Claims:WE CLAIM:
1. A process for recovery of propylene and LPG from a gaseous product mixture produced by contacting a heavy hydrocarbon feed with a fluid catalytic cracking (FCC) catalyst in a fluid catalytic cracker; the process comprising:
a. partially condensing and distilling the gaseous product mixture to obtain a liquid fraction comprising heavier hydrocarbons and a gaseous fraction comprising light hydrocarbons having a boiling point below 216° C;
b. condensing said gaseous fraction to obtain a first gas-liquid mixture;
c. separating said first gas-liquid mixture to obtain a first liquid fraction and a first gaseous fraction, wherein said first liquid fraction is unstabilized naphtha;
d. sequentially compressing, and cooling said first gaseous fraction to obtain a second gas-liquid mixture;
e. separating said second gas-liquid mixture to obtain a second gaseous fraction and a second liquid fraction; wherein said second gaseous fraction comprises fuel gases;
f. de-ethanizing said second liquid fraction obtained in the step (e) to obtain a first top fraction comprising C2 and lower hydrocarbons and a first bottom fraction comprising C3+ hydrocarbons;
g. de-butanizing said first top fraction obtained in the step (f) to obtain a second top fraction comprising C3 and C4 hydrocarbons and a second bottom fraction comprising C5+ hydrocarbons;
h. depentanizing a portion of said second bottom fraction obtained in the step (g) to obtain a third top fraction comprising C5 and lower hydrocarbons and a third bottom fraction comprising C6+ hydrocarbons;
i. absorbing C3 and C4 hydrocarbons from said second gaseous fraction comprising fuel gases obtained in the step (e), through liquid-vapor phase absorption using said unstabilized naphtha obtained in step (c), a portion of said second bottom fraction obtained in step (g) and a portion of said third bottom fraction obtained in step (h) to obtain a fourth top fraction comprising C2 and lower hydrocarbons and a fourth bottom fraction comprising recovered C3 and C4 hydrocarbons.

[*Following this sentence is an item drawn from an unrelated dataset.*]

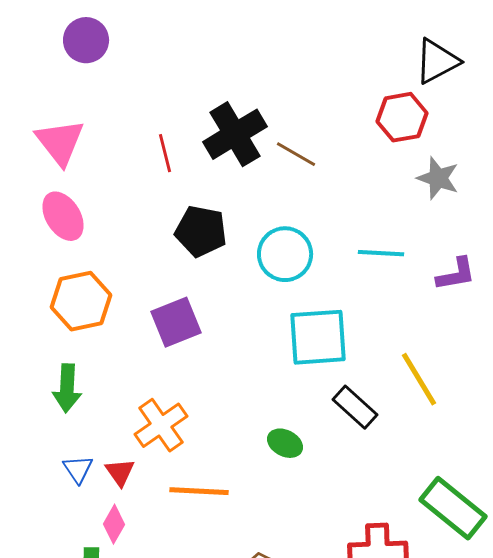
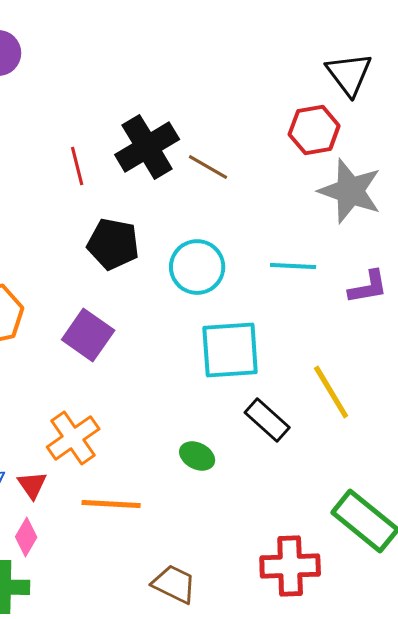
black triangle: (437, 61) -> (349, 74), turned -39
gray star: (438, 178) -> (350, 191), size x1.5
purple square: (176, 322) -> (88, 335), turned -33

2. The process as claimed in claim 1, wherein said fourth bottom fraction comprising recovered C3 and C4 hydrocarbons is combined with said second gas-liquid mixture in the process step (e).
3. The process as claimed in claim 1, wherein said first top fraction obtained in step (f) is combined with said second gas-liquid mixture in the process step (e).

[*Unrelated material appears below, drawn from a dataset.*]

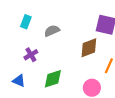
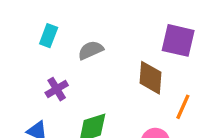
brown diamond: (89, 48) -> (151, 78), turned -65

4. The process as claimed in claim 1, wherein the process step (a) is carried out under in the range of 1.4 kg/cm2 to 3 kg/cm2.
, Description:FIELD
The present disclosure relates to the field of propylene and LPG recovery in Fluid catalytic cracking, refineries and petrochemical units.
DEFINITIONS
As used in the present disclosure, the following terms are generally intended to have the meaning as set forth below, except to the extent that the context in which they are used indicate otherwise.
Heavier hydrocarbon feed: The heavy hydrocarbon feed comprises hydrocarbons with carbon number greater than 10.
BACKGROUND
The background information herein below relates to the present disclosure but is not necessarily prior art.

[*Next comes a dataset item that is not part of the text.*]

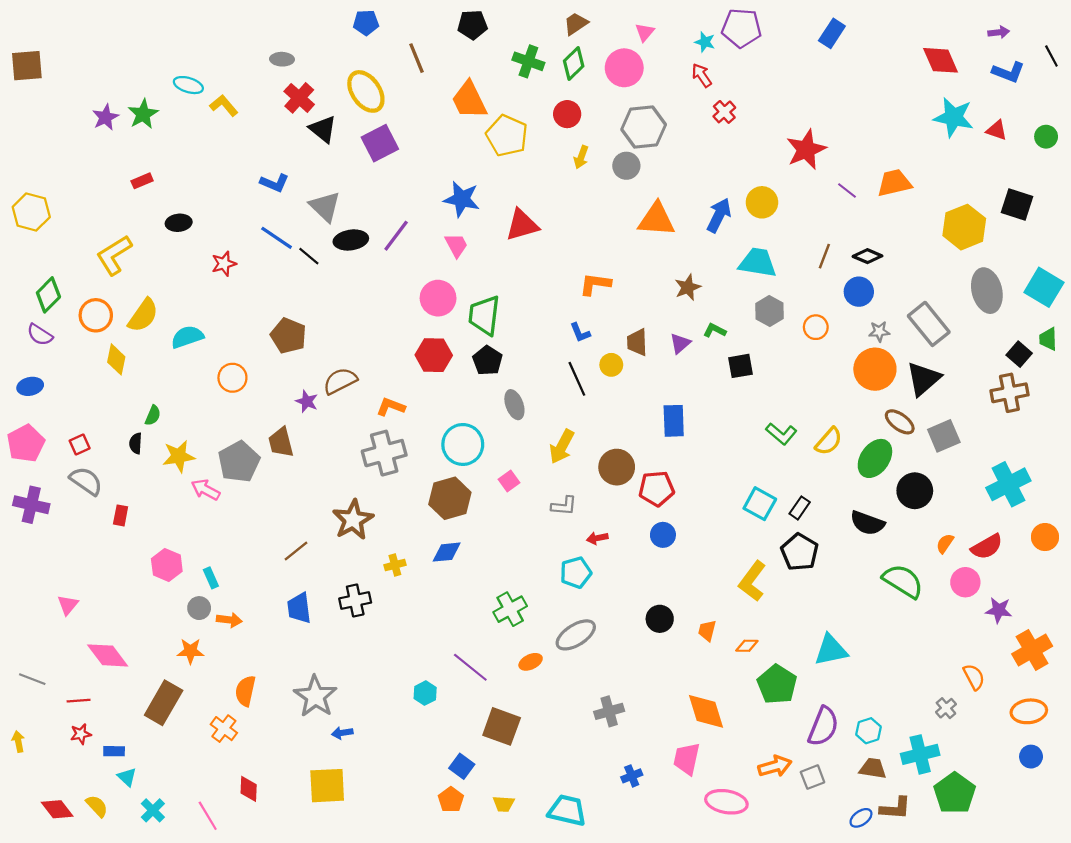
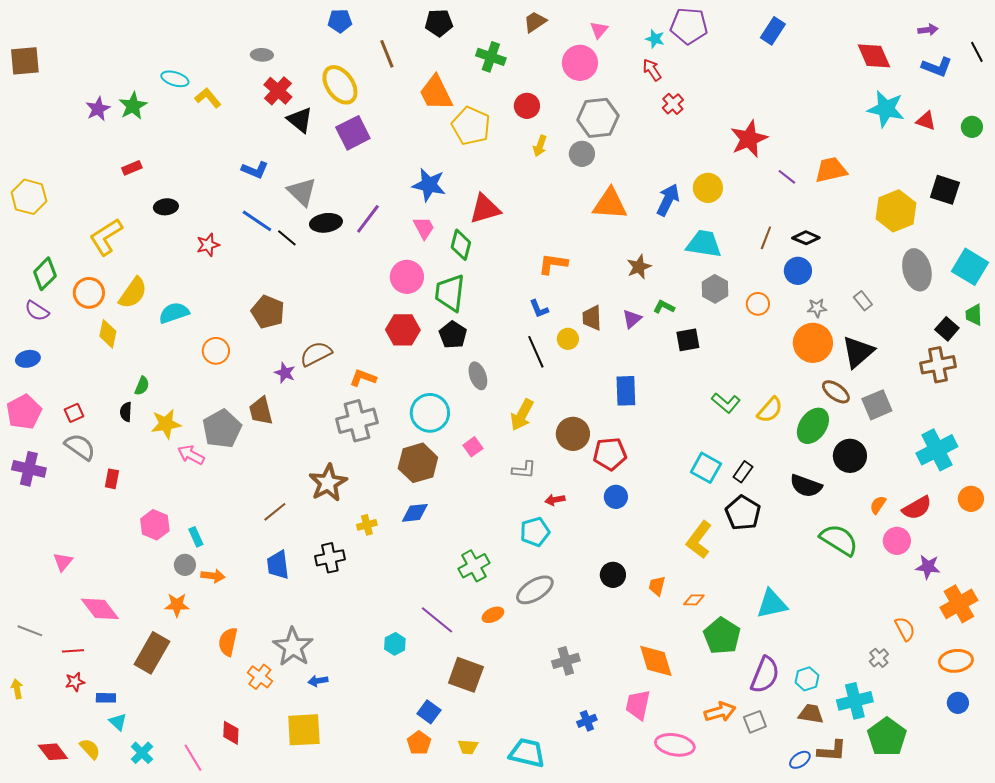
green diamond: (574, 63) -> (461, 245), moved, turned -32
gray rectangle: (929, 324) -> (863, 301), size x0.5
orange cross: (224, 729) -> (260, 677), moved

Fluid catalytic cracking process comprises cracking of heavy hydrocarbons to produce valuable products of different boiling points, wherein the products are separated in a fractionator.
Particularly, the product obtained by distillation comprises a mixture of light hydrocarbons such as propylene, LPG and the like. The light hydrocarbons are generally used in various applications. Hence, there is a need to recover the light hydrocarbons from the products.
The amount of propylene and LPG recovered using a conventional process is limited up to 97 wt%.
However, there is a scope to further increase the recovery of propylene and LPG from the product mixture obtained from cracking of heavy hydrocarbons over a mixture of zeolitic catalyst.
OBJECTS
Some of the objects of the present disclosure, which at least one embodiment herein satisfies, are as follows:
It is an object of the present disclosure to ameliorate one or more problems of the prior art or to at least provide a useful alternative.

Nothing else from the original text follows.